WHAT YOU ARE ASKED TO DO » Only one range belongs in the answer: the line holding "Holland Park Opera annonce sa saison" through the last line of the records, reproduced as is.

Items listed in a dataset »
==*==

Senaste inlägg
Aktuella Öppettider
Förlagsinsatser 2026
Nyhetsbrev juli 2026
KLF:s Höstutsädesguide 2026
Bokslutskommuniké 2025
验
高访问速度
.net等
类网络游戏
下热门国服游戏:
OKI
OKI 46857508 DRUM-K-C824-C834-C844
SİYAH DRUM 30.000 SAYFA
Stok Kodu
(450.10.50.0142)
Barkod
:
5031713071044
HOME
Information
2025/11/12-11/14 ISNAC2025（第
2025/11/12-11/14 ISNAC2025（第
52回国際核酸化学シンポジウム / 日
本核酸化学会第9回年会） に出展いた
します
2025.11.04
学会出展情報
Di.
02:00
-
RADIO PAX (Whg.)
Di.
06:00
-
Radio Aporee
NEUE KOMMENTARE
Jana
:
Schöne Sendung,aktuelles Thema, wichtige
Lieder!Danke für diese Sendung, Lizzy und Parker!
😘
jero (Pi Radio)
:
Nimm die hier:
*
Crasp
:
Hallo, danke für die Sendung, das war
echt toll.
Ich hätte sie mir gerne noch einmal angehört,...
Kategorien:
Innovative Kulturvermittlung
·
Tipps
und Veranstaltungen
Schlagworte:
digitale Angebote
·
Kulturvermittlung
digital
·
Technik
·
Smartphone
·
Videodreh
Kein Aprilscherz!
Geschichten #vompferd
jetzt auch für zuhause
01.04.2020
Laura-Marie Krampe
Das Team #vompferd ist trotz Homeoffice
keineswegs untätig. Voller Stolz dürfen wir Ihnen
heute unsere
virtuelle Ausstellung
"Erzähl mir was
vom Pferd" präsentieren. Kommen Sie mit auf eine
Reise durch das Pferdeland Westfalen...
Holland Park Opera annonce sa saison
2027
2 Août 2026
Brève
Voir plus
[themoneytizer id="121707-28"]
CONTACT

==*==

RESULT FOR THIS TASK »
Holland Park Opera annonce sa saison
2027
2 Août 2026
Brève
Voir plus
[themoneytizer id="121707-28"]
CONTACT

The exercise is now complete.